As our culture moves away from cultural/institutional Christianity and is becoming more and more less interested in objective morals, or anything to do with the church, I can almost feel many Christians and churches tightening their grip on the one thing they can actually have a grip on, their Bibles. Since God is beyond the physical, His presence cannot be held onto, as if God had a localized body, God cannot be controlled. There is a very real sense of anxiety in not being able to grasp a physical God, and so as we become continually anxious about losing our institutional power in the culture, we have indeed found a physical god we can grasp. This gives us a level of relief because we can be certain of a faith that is based on something we can see, the Bible. But as the author of Hebrews has said, hope is in things not yet seen. Many of us are losing hope in these times, uncertain of the presence of a God we cannot see, and so we continually raise the Bible higher and higher to a place of Godhood. This will not do. I implore the church to return to our first love, which is Christ.

A Come to Jesus Moment

But before I end, allow me to be abundantly clear. I am not attacking the Bible, its value, usefulness, or validity in the life of the church. I am not attacking those who have fallen to this idolatry. What I am doing is calling the church back to faithfulness in Christ. I am trying with all my might to deeply expose and root out this idolatry that has so infected our minds. My hope and desire are to see the church worship and follow Christ alone. I wish to see the Word of God, who is Christ, have His throne given back.

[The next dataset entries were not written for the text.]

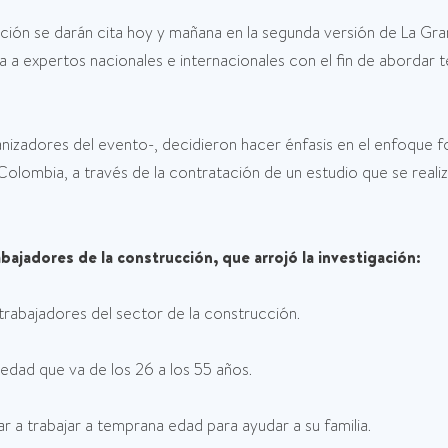
ción se darán cita hoy y mañana en la segunda versión de La Gran
a expertos nacionales e internacionales con el fin de abordar 
nizadores del evento-, decidieron hacer énfasis en el enfoque for
olombia, a través de la contratación de un estudio que se realiz
abajadores de la construcción, que arrojó la investigación:
rabajadores del sector de la construcción.
 edad que va de los 26 a los 55 años.
r a trabajar a temprana edad para ayudar a su familia.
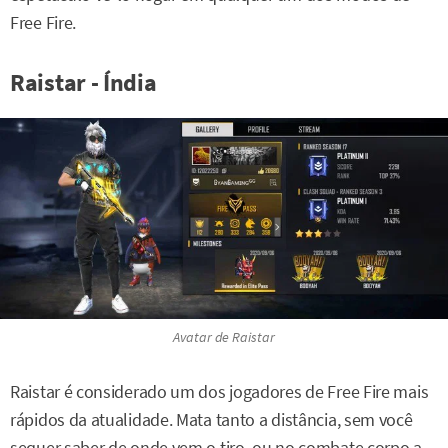
Free Fire.
Raistar - Índia
Avatar de Raistar
Raistar é considerado um dos jogadores de Free Fire mais
rápidos da atualidade. Mata tanto a distância, sem você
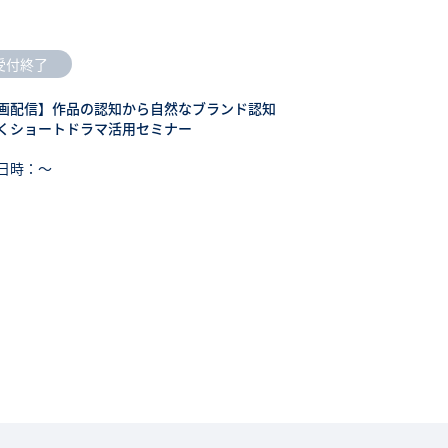
受付終了
画配信】作品の認知から自然なブランド認知
くショートドラマ活用セミナー
日時：〜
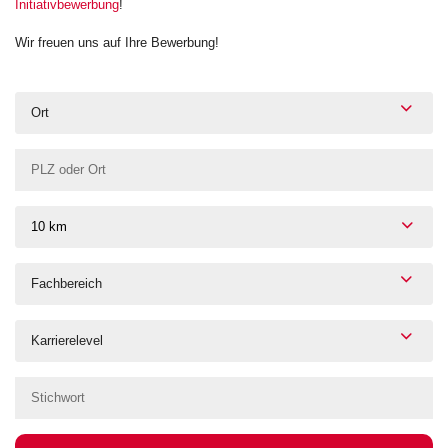
Initiativbewerbung
!
Wir freuen uns auf Ihre Bewerbung!
Ort
10 km
Fachbereich
Karrierelevel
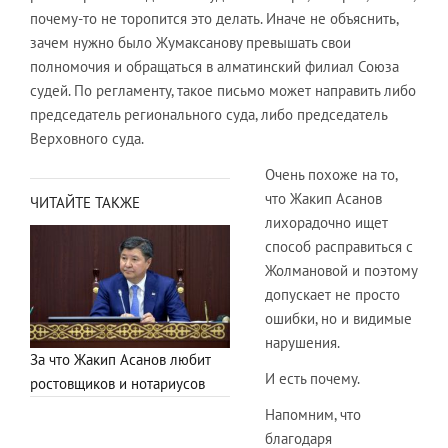
почему-то не торопится это делать. Иначе не объяснить,
зачем нужно было Жумаксанову превышать свои
полномочия и обращаться в алматинский филиал Союза
судей. По регламенту, такое письмо может направить либо
председатель регионального суда, либо председатель
Верховного суда.
Очень похоже на то,
что Жакип Асанов
ЧИТАЙТЕ ТАКЖЕ
лихорадочно ищет
способ расправиться с
Жолмановой и поэтому
допускает не просто
ошибки, но и видимые
нарушения.
За что Жакип Асанов любит
И есть почему.
ростовщиков и нотариусов
Напомним, что
благодаря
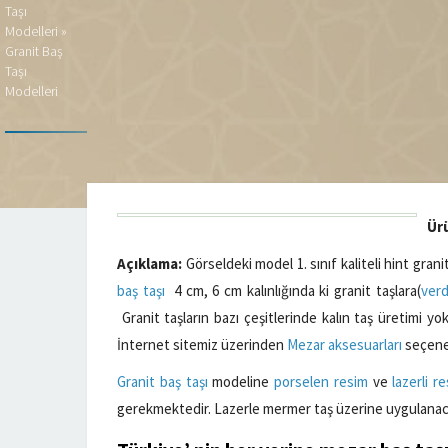
Taşı
Modelleri
»
Granit Baş
Taşı
Modelleri
Ür
Açıklama:
Görseldeki model 1. sınıf kaliteli hint grani
baş taşı
4 cm, 6 cm kalınlığında ki granit taşlara(
verd
Granit taşların bazı çeşitlerinde kalın taş üretimi yok
İnternet sitemiz üzerinden
Mezar aksesuarları
seçeneğ
Granit baş taşı
modeline
porselen resim
ve
lazerli r
gerekmektedir. Lazerle mermer taş üzerine uygulanaca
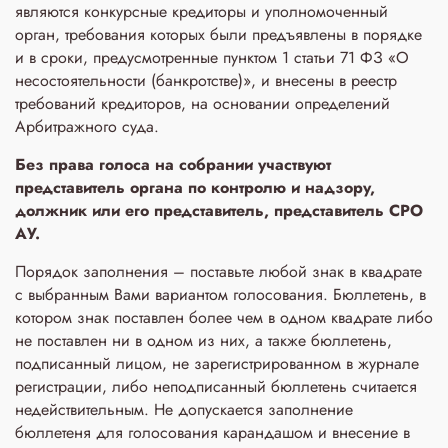
являются конкурсные кредиторы и уполномоченный
орган, требования которых были предъявлены в порядке
и в сроки, предусмотренные пунктом 1 статьи 71 ФЗ «О
несостоятельности (банкротстве)», и внесены в реестр
требований кредиторов, на основании определений
Арбитражного суда.
Без права голоса на собрании участвуют
представитель органа по контролю и надзору,
должник или его представитель, представитель СРО
АУ.
Порядок заполнения – поставьте любой знак в квадрате
с выбранным Вами вариантом голосования. Бюллетень, в
котором знак поставлен более чем в одном квадрате либо
не поставлен ни в одном из них, а также бюллетень,
подписанный лицом, не зарегистрированном в журнале
регистрации, либо неподписанный бюллетень считается
недействительным. Не допускается заполнение
бюллетеня для голосования карандашом и внесение в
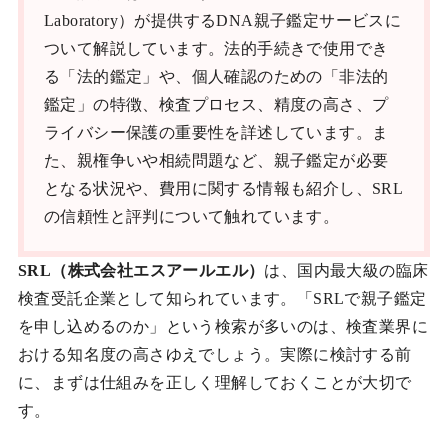
Laboratory）が提供するDNA親子鑑定サービスに
ついて解説しています。法的手続きで使用でき
る「法的鑑定」や、個人確認のための「非法的
鑑定」の特徴、検査プロセス、精度の高さ、プ
ライバシー保護の重要性を詳述しています。ま
た、親権争いや相続問題など、親子鑑定が必要
となる状況や、費用に関する情報も紹介し、SRL
の信頼性と評判について触れています。
SRL（株式会社エスアールエル）
は、国内最大級の臨床
検査受託企業として知られています。「SRLで親子鑑定
を申し込めるのか」という検索が多いのは、検査業界に
おける知名度の高さゆえでしょう。実際に検討する前
に、まずは仕組みを正しく理解しておくことが大切で
す。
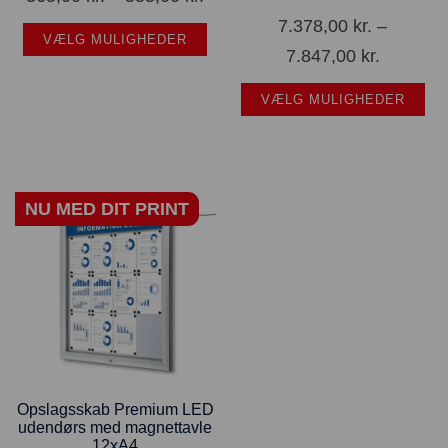
7.378,00
kr.
–
VÆLG MULIGHEDER
7.847,00
kr.
VÆLG MULIGHEDER
NU MED DIT PRINT
Opslagsskab Premium LED
udendørs med magnettavle
12xA4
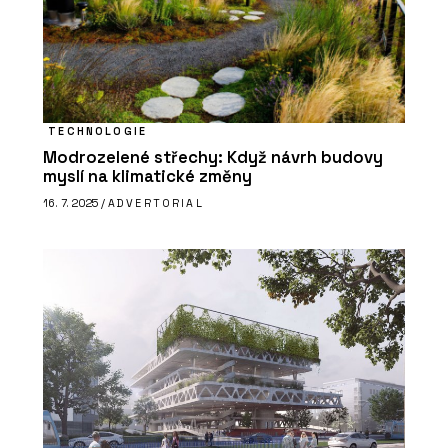
TECHNOLOGIE
Modrozelené střechy: Když návrh budovy
myslí na klimatické změny
16. 7. 2025 /
ADVERTORIAL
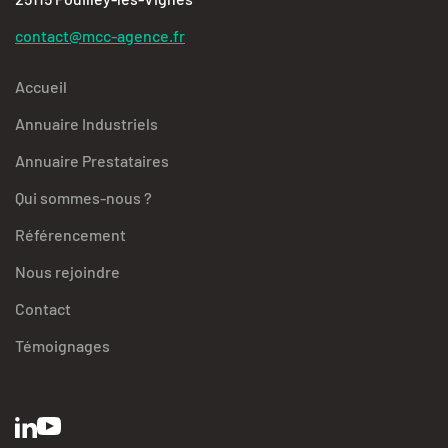
contact@mcc-agence.fr
Accueil
Annuaire Industriels
Annuaire Prestataires
Qui sommes-nous ?
Référencement
Nous rejoindre
Contact
Témoignages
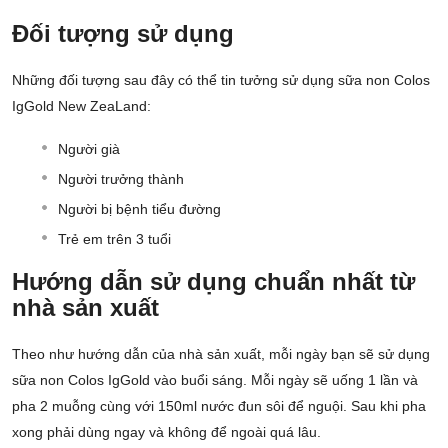
Đối tượng sử dụng
Những đối tượng sau đây có thể tin tưởng sử dụng sữa non Colos
IgGold New ZeaLand:
Người già
Người trưởng thành
Người bị bệnh tiểu đường
Trẻ em trên 3 tuổi
Hướng dẫn sử dụng chuẩn nhất từ
nhà sản xuất
Theo như hướng dẫn của nhà sản xuất, mỗi ngày bạn sẽ sử dụng
sữa non Colos IgGold vào buổi sáng. Mỗi ngày sẽ uống 1 lần và
pha 2 muỗng cùng với 150ml nước đun sôi để nguội. Sau khi pha
xong phải dùng ngay và không để ngoài quá lâu.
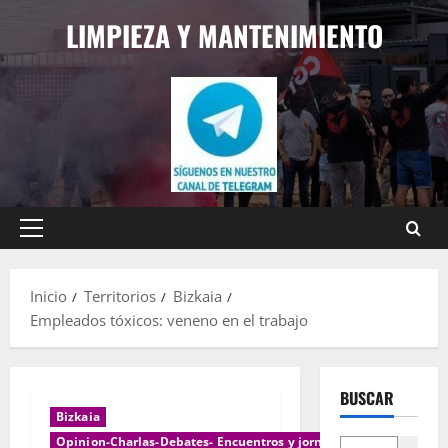
Saltar
LIMPIEZA Y MANTENIMIENTO
al
contenido
Menú
principal
Inicio
Territorios
Bizkaia
Empleados tóxicos: veneno en el trabajo
BUSCAR
Bizkaia
Opinion-Charlas-Debates- Encuentros y jornadas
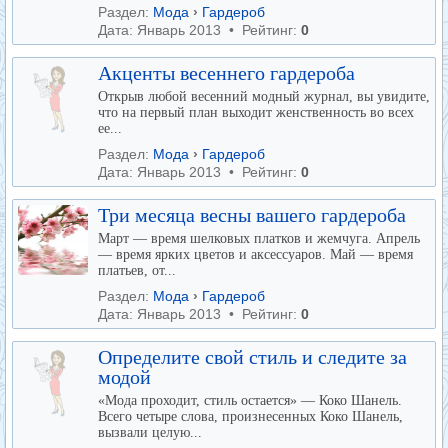
Раздел:
Мода
›
Гардероб
Дата: Январь 2013 • Рейтинг:
0
Акценты весеннего гардероба
Открыв любой весенний модный журнал, вы увидите,
что на первый план выходит женственность во всех
ее...
Раздел:
Мода
›
Гардероб
Дата: Январь 2013 • Рейтинг:
0
Три месяца весны вашего гардероба
Март — время шелковых платков и жемчуга. Апрель
— время ярких цветов и аксессуаров. Май — время
платьев, от...
Раздел:
Мода
›
Гардероб
Дата: Январь 2013 • Рейтинг:
0
Определите свой стиль и следите за
модой
«Мода проходит, стиль остается» — Коко Шанель.
Всего четыре слова, произнесенных Коко Шанель,
вызвали целую...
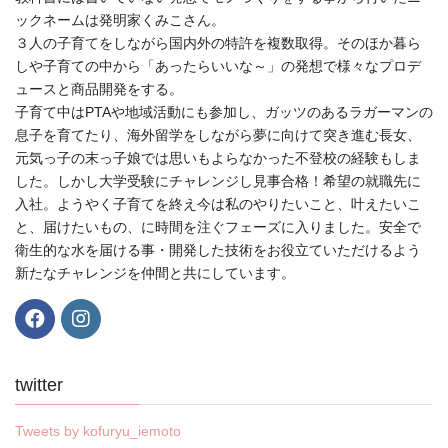
ックネームは発明家くみこさん。
３人の子育てをしながら国内外の特許を複数取得。そのほか暮ら
しや子育ての中から「あったらいいな～」の発想で様々なプロデ
ュースと商品開発をする。
子育て中はPTAや地域活動にも参加し、ガッツのあるラガーマンの
息子を育てたり、海外留学をしながら夢に向けて突き進む長女、
元気っ子の末っ子娘では思いもよらなかった不登校の経験もしま
した。しかし大学受験にチャレンジし見事合格！希望の就職先に
入社。ようやく子育てを終え今は私のやりたいこと、叶えたいこ
と、届けたいもの、に時間を注ぐフェーズに入りました。安全で
衛生的な水を届ける事・開発した技術をお役立ていただけるよう
新たなチャレンジを仲間と共にしています。
twitter
Tweets by kofuryu_iemoto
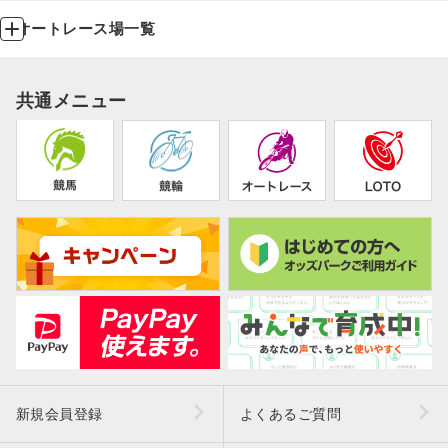
オートレース場一覧
共通メニュー
新規会員登録
よくあるご質問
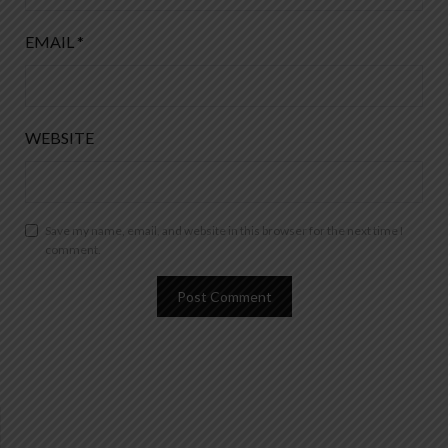
EMAIL
*
WEBSITE
Save my name, email, and website in this browser for the next time I
comment.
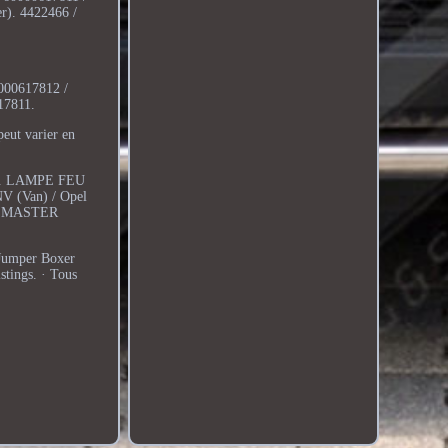
r). 4422466 /
0000617812 /
17811.
peut varier en
rité. LAMPE FEU
NV (Van) / Opel
our MASTER
 Jumper Boxer
tings. · Tous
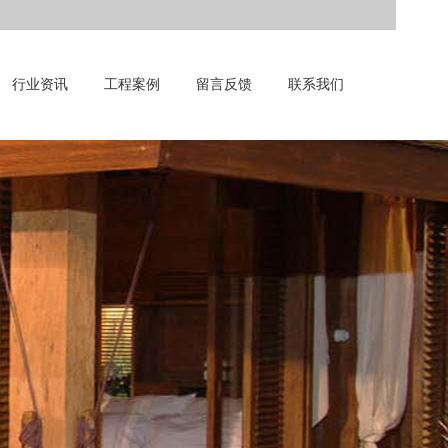
行业资讯
工程案例
留言反馈
联系我们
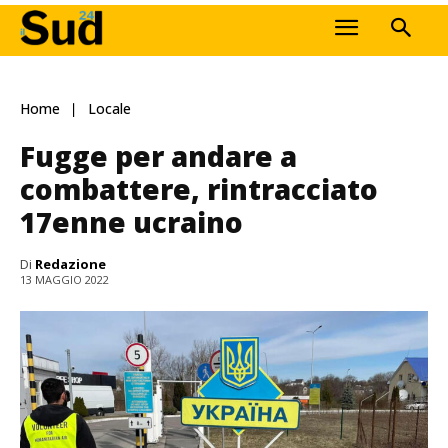
Home
Locale
Fugge per andare a
combattere, rintracciato
17enne ucraino
Di
Redazione
13 MAGGIO 2022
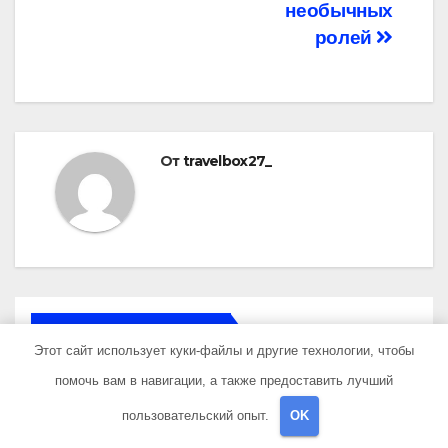
необычных
ролей
От
travelbox27_
ПОХОЖАЯ ЗАПИСЬ
Этот сайт использует куки-файлы и другие технологии, чтобы
помочь вам в навигации, а также предоставить лучший
пользовательский опыт.
OK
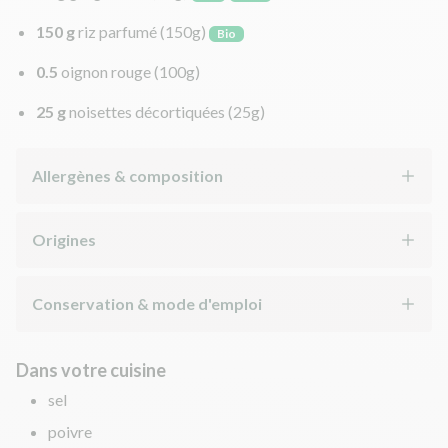
150 g
riz parfumé
(150g)
Bio
0.5
oignon rouge
(100g)
25 g
noisettes décortiquées
(25g)
Allergènes & composition
Origines
Conservation & mode d'emploi
Dans votre cuisine
sel
poivre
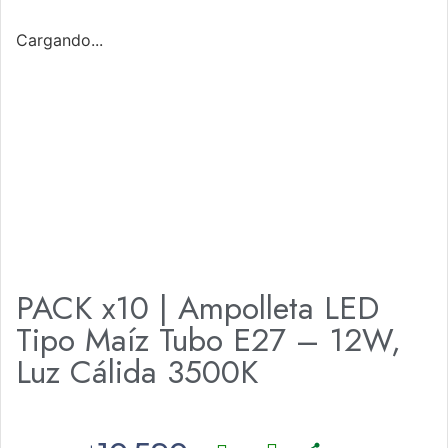
Cargando...
PACK x10 | Ampolleta LED
Tipo Maíz Tubo E27 – 12W,
Luz Cálida 3500K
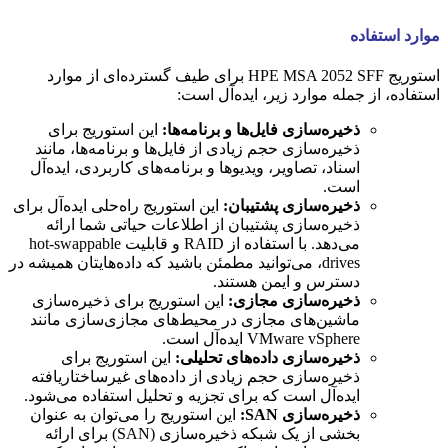
موارد استفاده
استوریج HPE MSA 2052 SFF برای طیف گسترده‌ای از موارد
استفاده، از جمله موارد زیر، ایده‌آل است:
ذخیره‌سازی فایل‌ها و برنامه‌ها:
این استوریج برای
ذخیره‌سازی حجم زیادی از فایل‌ها و برنامه‌ها، مانند
اسناد، تصاویر، ویدیوها و برنامه‌های کاربردی، ایده‌آل
است.
ذخیره‌سازی پشتیبان:
این استوریج راه‌حلی ایده‌آل برای
ذخیره‌سازی پشتیبان از اطلاعات حیاتی شما ارائه
می‌دهد. با استفاده از RAID و قابلیت hot-swappable
drives، می‌توانید مطمئن باشید که داده‌هایتان همیشه در
دسترس و ایمن هستند.
ذخیره‌سازی مجازی:
این استوریج برای ذخیره‌سازی
ماشین‌های مجازی در محیط‌های مجازی‌سازی مانند
VMware vSphere ایده‌آل است.
ذخیره‌سازی داده‌های تحلیلی:
این استوریج برای
ذخیره‌سازی حجم زیادی از داده‌های غیرساختاریافته
ایده‌آل است که برای تجزیه و تحلیل استفاده می‌شود.
ذخیره‌سازی SAN:
این استوریج را می‌توان به عنوان
بخشی از یک شبکه ذخیره‌سازی (SAN) برای ارائه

Thanks to my friend Stefanie who helped me refine this post.

[1]Munhall, The Fundamentals, 59.
[2]Munhall, The Fundamentals, 50.

One thought on “The Word of God Called, He Wants His Throne Back

  1. I couldn’t agree more with your section “Losing Our Grip.” I think elevating the Bible to the Word status is done with the intent of following Jesus and often out of ignorance of any other possibility. Until recently I had never even been exposed to the idea that Jesus was the Word and that scripture was not. Obviously I had read the opening of John but I just thought that was a weird way to say Jesus was God and that the Bible was around since the beginning. It seems that at least for English speakers part of the problem is simply that we are using the same word. I still colloquially would refer to the Bible as the word of God, but I would no longer give it the same emphasis. It almost seems as though Jesus – The Word – can be seen as the autobiography of God. The Bible is instead the biography – written by imperfect, sinful, and problematic biographers. This is why there are contradictions, errors, and things that go against was Jesus teaches. At least that is the way I am starting to think about it. The Bible no doubt has huge importance. It is after all one of the main ways that I know what Jesus said and did. However, my faith no longer rests on the inerrancy of the Bible. Furthermore, I am not quite as confused on how I should live because I now feel free to say that things in the Bible that do not agree with Christ appear that way because they don’t.